Os Padres Brancos têm antigas tradições em Moçambique como voz critica de desigualdades e injusti­ças. Na fase final da admi­nistração portuguesa do território chegaram mesmo a ser expulsos, devido a denúncias púbicas que então promoveram de aspectos do sistema vigente.

O ponto de vista predo­minante na reflexão dos sacerdotes é o de que as diferenças sociais e eco­nómicas se têm acentua­do, com a agravante de a pobreza, que atinge parte substancial da população, ter aumentado: ao contrário, a elite tem prosperado - criando um fosso notório entre ambas as camadas. Uma avaliação sobre a situação no país, de origem diversa, conclui que tam­bém há sentimentos de des­contentamento na classe média. É apontado o caso concreto de jovens gestores e quadros de empresas pú­blicas que têm sido preteridos em processos de privatiza­ção ou de reestruturação das mesmas do interesse directo da elite política.

Os bispos católicos de Moçambique também mani­festaram na sua última Carta Pastoral “sérias preocupa­ções” em relação aos dese­quilíbrios sociais e a ineren­tes riscos de crises internas. O episcopado moçambicano é, em geral, independente e frontal nas suas tomadas de posição sobre a situação no país.

2. Os governantes e res­ponsáveis políticos deixam transparecer preocupação “fora do comum” face á eventualidade da ocorrência no país de manifestações de protesto semelhantes às de 2008/2010; temem que as mesmas, acicatadas por ra­zões de conjuntura (contágio de revoltas no Norte de Áfri­ca), possam vir a ter dimen­são superior.

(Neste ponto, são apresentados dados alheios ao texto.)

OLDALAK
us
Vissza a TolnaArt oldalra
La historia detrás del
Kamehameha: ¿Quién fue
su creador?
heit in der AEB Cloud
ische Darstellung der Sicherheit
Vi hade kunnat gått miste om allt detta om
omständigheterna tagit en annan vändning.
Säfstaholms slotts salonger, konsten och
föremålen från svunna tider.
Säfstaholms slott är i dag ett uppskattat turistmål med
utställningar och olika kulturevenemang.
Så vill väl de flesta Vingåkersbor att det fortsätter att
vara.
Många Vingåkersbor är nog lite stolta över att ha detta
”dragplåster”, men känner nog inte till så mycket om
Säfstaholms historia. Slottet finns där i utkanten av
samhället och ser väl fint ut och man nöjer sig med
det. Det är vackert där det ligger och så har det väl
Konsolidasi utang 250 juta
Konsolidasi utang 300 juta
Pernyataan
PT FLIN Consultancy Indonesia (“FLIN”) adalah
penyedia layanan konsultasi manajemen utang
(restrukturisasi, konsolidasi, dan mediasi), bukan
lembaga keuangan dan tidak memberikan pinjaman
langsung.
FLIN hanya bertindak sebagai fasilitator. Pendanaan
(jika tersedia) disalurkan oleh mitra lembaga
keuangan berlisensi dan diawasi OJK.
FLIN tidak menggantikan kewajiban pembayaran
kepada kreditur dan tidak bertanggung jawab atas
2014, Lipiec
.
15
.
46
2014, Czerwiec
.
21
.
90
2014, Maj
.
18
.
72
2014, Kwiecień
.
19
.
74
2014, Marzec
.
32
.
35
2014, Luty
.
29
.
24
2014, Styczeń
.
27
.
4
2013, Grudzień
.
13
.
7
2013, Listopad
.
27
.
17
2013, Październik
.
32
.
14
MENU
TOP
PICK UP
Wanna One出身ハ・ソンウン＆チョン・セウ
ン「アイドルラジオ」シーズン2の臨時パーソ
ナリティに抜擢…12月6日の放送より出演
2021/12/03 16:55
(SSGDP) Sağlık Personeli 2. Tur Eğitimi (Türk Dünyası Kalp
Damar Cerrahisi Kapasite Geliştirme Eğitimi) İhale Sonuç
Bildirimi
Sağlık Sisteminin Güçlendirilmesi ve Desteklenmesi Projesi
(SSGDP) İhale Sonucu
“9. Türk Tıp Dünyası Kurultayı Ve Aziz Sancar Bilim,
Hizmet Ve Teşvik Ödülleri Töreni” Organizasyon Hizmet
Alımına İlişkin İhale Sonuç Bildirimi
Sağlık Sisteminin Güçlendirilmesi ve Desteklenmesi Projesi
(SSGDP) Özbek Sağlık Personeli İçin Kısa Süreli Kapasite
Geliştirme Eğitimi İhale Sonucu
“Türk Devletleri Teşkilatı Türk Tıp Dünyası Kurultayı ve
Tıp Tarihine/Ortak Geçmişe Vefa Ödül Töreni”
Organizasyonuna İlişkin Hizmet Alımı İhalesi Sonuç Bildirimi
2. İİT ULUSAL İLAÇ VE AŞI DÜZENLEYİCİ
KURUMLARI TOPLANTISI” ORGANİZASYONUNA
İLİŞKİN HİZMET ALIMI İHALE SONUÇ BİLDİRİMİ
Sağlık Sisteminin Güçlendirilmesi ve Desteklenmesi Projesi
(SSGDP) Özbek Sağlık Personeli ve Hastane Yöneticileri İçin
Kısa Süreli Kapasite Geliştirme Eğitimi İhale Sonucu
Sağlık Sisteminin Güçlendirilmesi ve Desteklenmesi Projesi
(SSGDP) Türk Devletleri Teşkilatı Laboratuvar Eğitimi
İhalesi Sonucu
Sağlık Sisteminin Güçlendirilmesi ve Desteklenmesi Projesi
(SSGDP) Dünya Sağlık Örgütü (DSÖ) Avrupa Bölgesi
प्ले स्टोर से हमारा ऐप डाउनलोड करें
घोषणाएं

O PR, Armando Guebuza, é apontado como o diri­gente aparentemente mais preocupado - atitude remetida para a "informação privilegiada de que dispõe”. Al­gumas medidas vistas como inevitáveis, mas de efeitos presumivelmente nocivos, entre as quais um aumento dos preços dos combustíveis, têm vindo a ser proteladas por sua própria influência.

O Governo tem garantido que manterá por tempo indefinido todas as medidas de austeridade e o congelamento de preços adoptado no res­caldo dos protestos sociais de 01/02Set.2010. Há dúvidas fundadas, porém, de que os subsídios do Estado des­tinados a manter os preços de gasóleo e bens de primeira necessidade possam conti­nuar.

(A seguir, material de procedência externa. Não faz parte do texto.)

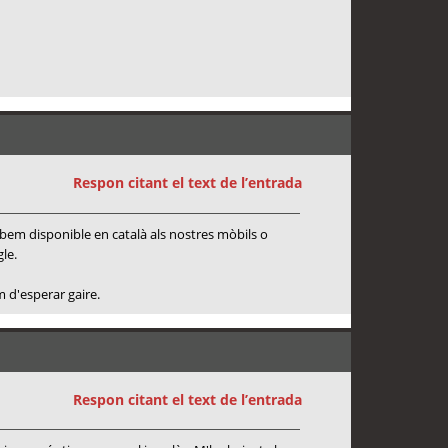
Respon citant el text de l’entrada
obem disponible en català als nostres mòbils o
le.
 d'esperar gaire.
Respon citant el text de l’entrada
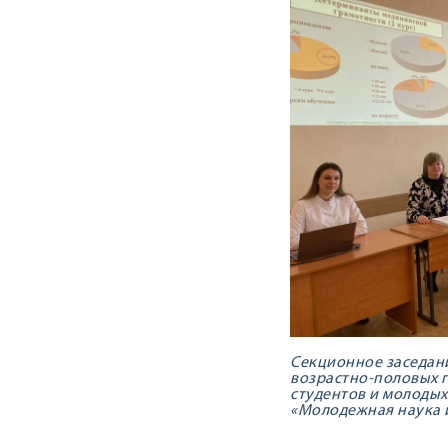
Секционное заседан
возрастно-половых 
студентов и молоды
«Молодежная наука и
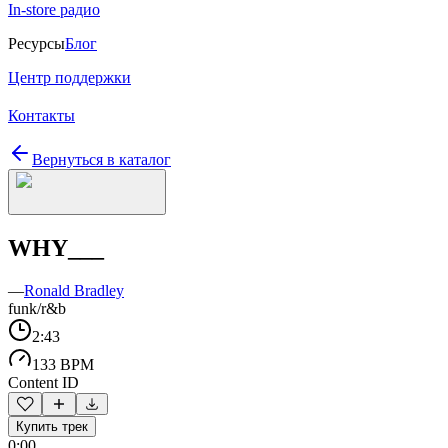
In-store радио
Ресурсы
Блог
Центр поддержки
Контакты
Вернуться в каталог
WHY___
—
Ronald Bradley
funk/r&b
2:43
133 BPM
Content ID
Купить трек
0:00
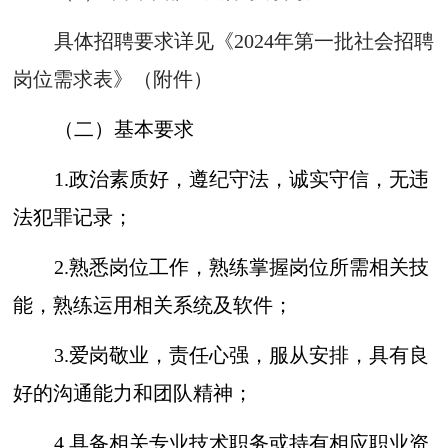
具体招聘要求详见《2024年第一批社会招聘
岗位需求表》（附件）
（二）基本要求
1.政治素质好，遵纪守法，诚实守信，无违
法犯罪记录；
2.熟悉岗位工作，熟练掌握岗位所需相关技
能，熟练运用相关系统及软件；
3.爱岗敬业，责任心强，服从安排，具有良
好的沟通能力和团队精神；
4.具备相关专业技术职务或持有相应职业资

Os doadores internacionais têm vindo a reduzir as suas contribuições para o Orça­mento do Estado, além de que, conforme reconheceu o ministro da Planificação e Desenvolvimento, Aiuba Cuereneia, o actual quadro da situação é agravado por factores adicionais como a alta dos preços dos combustíveis e dos ce­reais no mercado internacio­nal.

Analistas políticos nacio­nais, alguns dos quais liga­dos á FRELIMO, consideram que o clima social, descrito como sendo de “saturação e descontentamento”, apresenta um elevado grau de propensão a protestos e revoltas, com a agravante de não haver plena confiança de que a Policia esteja em condições de manter a ordem púbica.

3. 0 Governo tem anuncia­do políticas e planos destina­dos a prestar mais atenção aos sectores agrário, agroindustrial e mineiro, que passaram a ser prioritários na estratégia de desenvolvimento económico e social de Mo­çambique. A nova orientação é reflexo de pareceres e recomendações como as seguin­tes:

- O agravamento da pobreza em Moçambique é essencialmente decorrente da diminuta atenção que a agricultura tem merecido da parte do Governo nos últimos 15 anos em termos de in­vestimento público e de me­didas destinadas a atrair investimento privado.

- A actual estrutura eco­nómica, baseada em grandes projectos industriais, está desligada da realidade e não corresponde a exigências ele­mentares de melhoria das condições de vida da popula­ção; não gera emprego nem rendimento.

Peritos de instituições como o BM, BIRD, FMI, BAD e outros defenderam pontos de vista favoráveis a um rápido desenvolvimento da agricultu­ra numa conferência recente em Maputo. A agricultura pre­dominante no país, do tipo familiar ou de subsistência, também está sob ameaça de projectos de biocornbustiveis.

Na época da administração portuguesa a agricultura era, a par dos transportes e comu­nicações, um dos mais dinâ­micos sectores da economia. O território tem condições consideradas privilegiadas para a agricultura, entre as quais aptidão dos solos, abun­dância de água e clima.